Its a good security measure to authenticate the TCP connection used for LDP sessions to ensure against spoofing on the TCP connection. The JUNOS implementation LDP uses an MD5 signature for authentication.

This recipe shows how to configure MD5 authentication for LDP. You configure MD5 authentication for each session and set a key, or password. From the key, MD5 creates an encoded checksum that is included in all transmitted LDP packets. The receiving router verifies this checksum before accepting the packet. LDP routers establish sessions with each of their LDP neighbors. Because LDP authentication is always between a pair of neighbors, not end to end, you can use a different key on each session. For example, you could set a one key for the RouterGRouterJ session and a different one for the RouterJRouterF session.

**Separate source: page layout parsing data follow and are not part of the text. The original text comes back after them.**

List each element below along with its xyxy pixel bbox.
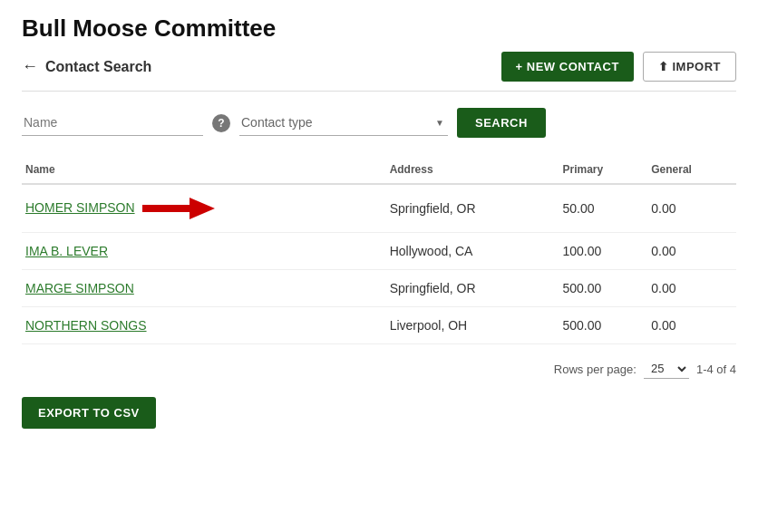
- cell-address: Springfield, OR: [386, 270, 559, 307]
- contact-name-link[interactable]: MARGE SIMPSON: [25, 281, 134, 295]
- import-button[interactable]: ⬆ IMPORT: [643, 52, 736, 82]
- search-button[interactable]: SEARCH: [457, 108, 546, 138]
- header-actions: + NEW CONTACT ⬆ IMPORT: [501, 52, 736, 82]
- contact-type-wrapper: Contact type: [239, 110, 448, 136]
- contacts-table: Name Address Primary General HOMER SIMPS…: [22, 156, 736, 344]
- cell-name: IMA B. LEVER: [22, 233, 386, 270]
- header-bar: ← Contact Search + NEW CONTACT ⬆ IMPORT: [22, 52, 736, 92]
- contact-name-link[interactable]: NORTHERN SONGS: [25, 318, 147, 333]
- pagination-range: 1-4 of 4: [696, 363, 736, 376]
- help-icon[interactable]: ?: [212, 114, 230, 132]
- col-address: Address: [386, 156, 559, 184]
- new-contact-button[interactable]: + NEW CONTACT: [501, 52, 634, 82]
- table-row: HOMER SIMPSON Springfield, OR50.000.00: [22, 184, 736, 233]
- export-csv-button[interactable]: EXPORT TO CSV: [22, 397, 156, 429]
- section-title: Contact Search: [45, 59, 151, 75]
- cell-address: Liverpool, OH: [386, 307, 559, 344]
- col-name: Name: [22, 156, 386, 184]
- cell-primary: 50.00: [559, 184, 648, 233]
- contact-type-select[interactable]: Contact type: [239, 110, 448, 136]
- table-header: Name Address Primary General: [22, 156, 736, 184]
- col-primary: Primary: [559, 156, 648, 184]
- cell-general: 0.00: [647, 270, 736, 307]
- table-row: IMA B. LEVERHollywood, CA100.000.00: [22, 233, 736, 270]
- cell-name: MARGE SIMPSON: [22, 270, 386, 307]
- header-left: ← Contact Search: [22, 57, 151, 76]
- cell-primary: 100.00: [559, 233, 648, 270]
- cell-name: NORTHERN SONGS: [22, 307, 386, 344]
- rows-per-page-select[interactable]: 25 50 100: [644, 359, 689, 379]
- table-row: MARGE SIMPSONSpringfield, OR500.000.00: [22, 270, 736, 307]
- rows-per-page-label: Rows per page:: [554, 363, 637, 376]
- table-body: HOMER SIMPSON Springfield, OR50.000.00IM…: [22, 184, 736, 344]
- col-general: General: [647, 156, 736, 184]
- cell-primary: 500.00: [559, 270, 648, 307]
- search-bar: ? Contact type SEARCH: [22, 108, 736, 138]
- cell-name: HOMER SIMPSON: [22, 184, 386, 233]
- svg-marker-0: [142, 198, 215, 219]
- search-name-input[interactable]: [22, 110, 203, 136]
- cell-general: 0.00: [647, 233, 736, 270]
- table-row: NORTHERN SONGSLiverpool, OH500.000.00: [22, 307, 736, 344]
- cell-address: Springfield, OR: [386, 184, 559, 233]
- pagination-row: Rows per page: 25 50 100 1-4 of 4: [22, 359, 736, 379]
- cell-primary: 500.00: [559, 307, 648, 344]
- cell-general: 0.00: [647, 184, 736, 233]
- cell-general: 0.00: [647, 307, 736, 344]
- contact-name-link[interactable]: HOMER SIMPSON: [25, 200, 135, 215]
- back-button[interactable]: ←: [22, 57, 38, 76]
- arrow-indicator: [135, 200, 215, 215]
- page-title: Bull Moose Committee: [22, 15, 736, 43]
- cell-address: Hollywood, CA: [386, 233, 559, 270]
- contact-name-link[interactable]: IMA B. LEVER: [25, 244, 108, 258]
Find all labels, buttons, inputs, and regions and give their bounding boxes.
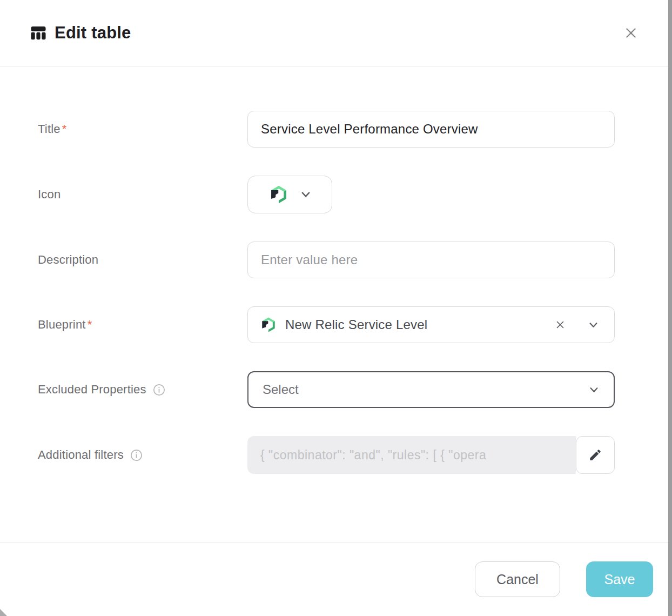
additional-filters-value: { "combinator": "and", "rules": [ { "ope… xyxy=(260,448,486,463)
close-icon xyxy=(623,25,639,41)
modal-body: Title* Icon xyxy=(0,66,672,542)
title-input[interactable] xyxy=(247,111,615,148)
chevron-down-icon xyxy=(588,384,600,396)
pencil-icon xyxy=(588,448,602,462)
title-control xyxy=(247,111,615,148)
background-strip xyxy=(668,0,672,616)
excluded-properties-control: Select xyxy=(247,371,615,408)
save-button[interactable]: Save xyxy=(586,561,653,597)
excluded-properties-placeholder: Select xyxy=(263,382,588,397)
blueprint-value: New Relic Service Level xyxy=(285,317,552,332)
icon-label-text: Icon xyxy=(38,188,61,202)
resize-handle[interactable] xyxy=(0,609,7,616)
blueprint-control: New Relic Service Level xyxy=(247,306,615,343)
blueprint-label: Blueprint* xyxy=(38,318,247,332)
modal-header: Edit table xyxy=(0,0,672,66)
close-button[interactable] xyxy=(621,23,641,43)
field-row-title: Title* xyxy=(38,111,672,148)
field-row-blueprint: Blueprint* New Relic Service Level xyxy=(38,306,672,343)
field-row-description: Description xyxy=(38,242,672,278)
blueprint-label-text: Blueprint xyxy=(38,318,86,332)
icon-label: Icon xyxy=(38,188,247,202)
edit-table-modal: Edit table Title* Icon xyxy=(0,0,672,616)
icon-control xyxy=(247,176,615,213)
field-row-icon: Icon xyxy=(38,176,672,213)
chevron-down-icon xyxy=(588,319,599,331)
additional-filters-label: Additional filters xyxy=(38,448,247,462)
additional-filters-field: { "combinator": "and", "rules": [ { "ope… xyxy=(247,436,576,474)
cancel-button[interactable]: Cancel xyxy=(475,561,560,597)
additional-filters-group: { "combinator": "and", "rules": [ { "ope… xyxy=(247,436,615,474)
table-icon xyxy=(28,23,49,43)
description-label-text: Description xyxy=(38,253,98,267)
field-row-excluded-properties: Excluded Properties Select xyxy=(38,371,672,408)
required-marker: * xyxy=(62,122,67,136)
title-label: Title* xyxy=(38,122,247,136)
edit-filters-button[interactable] xyxy=(576,436,615,474)
info-icon xyxy=(153,384,165,396)
icon-dropdown[interactable] xyxy=(247,176,332,213)
description-control xyxy=(247,242,615,278)
chevron-down-icon xyxy=(300,189,312,200)
additional-filters-control: { "combinator": "and", "rules": [ { "ope… xyxy=(247,436,615,474)
excluded-properties-select[interactable]: Select xyxy=(247,371,615,408)
clear-icon[interactable] xyxy=(552,317,568,333)
new-relic-icon xyxy=(268,184,289,205)
additional-filters-label-text: Additional filters xyxy=(38,448,124,462)
description-input[interactable] xyxy=(247,242,615,278)
blueprint-select[interactable]: New Relic Service Level xyxy=(247,306,615,343)
modal-footer: Cancel Save xyxy=(0,542,672,616)
excluded-properties-label-text: Excluded Properties xyxy=(38,383,146,397)
required-marker: * xyxy=(88,318,92,332)
title-label-text: Title xyxy=(38,122,61,136)
description-label: Description xyxy=(38,253,247,267)
field-row-additional-filters: Additional filters { "combinator": "and"… xyxy=(38,436,672,474)
info-icon xyxy=(130,449,143,461)
excluded-properties-label: Excluded Properties xyxy=(38,383,247,397)
new-relic-icon xyxy=(260,316,277,333)
page-title: Edit table xyxy=(55,23,131,43)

Use the show ldp session command to list the established sessions. You see that RouterG has one LDP session:

aviva@RouterG> show ldp session Address State Connection Hold time 192.168.17.1 Operational Open 24

The LDP session is established with the immediate neighbor, RouterJ (191.168.17.1). So, when you configure authentication, specify the address of the session to RouterJ. RouterF also has one session, to its neighbor RouterJ:

aviva@RouterF> show ldp session Address State Connection Hold time 192.168.17.1 Operational Open 29

The router in the middle, RouterJ, has one session to each LDP peer:

aviva@RouterJ> show ldp session Address State Connection Hold time 192.168.16.1 Operational Open 24 192.168.19.1 Operational Open 21

One way to verify whether authentication is configured is to look at the configuration:

aviva@RouterG> show configuration protocols ldp interface t1-4/0/0.0; session 192.168.17.1 { authentication-key "$9$c3pyvWX7-w24x7k.fT3nvW8LVw"; ## SECRET-DATA }

This output confirms that authentication is configured. As a security measure, the CLI shows only the encrypted form of the password to stop anyone from casually glancing through the configuration and seeing the actual password. You can also protect the password by using the encrypted form instead of the text form when configuring authentication on additional routers:

[edit protocols ldp session 192.168.17.1] aviva@RouterF# set authentication-key $9$c3pyvWX7-w24x7k.fT3nvW8LVw

Another way to check that authentication is configured is to look at the LDP session:

aviva@RouterG> show ldp session detail Address: 192.168.17.1, State: Connecting, Connection: Opening, Hold time: 0 Session ID: 192.168.19.1:0--192.168.17.1:0 Active, Maximum PDU: 4096, Hold time: 30, Neighbor count: 1 Keepalive interval: 10, Connect retry interval: 1 Local address: 192.168.19.1, Remote address: 192.168.17.1 Last down 00:00:09 ago; Reason: connect time expired Authentication type: MD5 Local - Restart: disabled, Helper mode: enabled Remote - Restart: disabled, Helper mode: enabled Local maximum recovery time: 240000 msec Next-hop addresses received: t1-4/0/0.0

The Authentication type line shows that the LDP session is using MD5 authentication.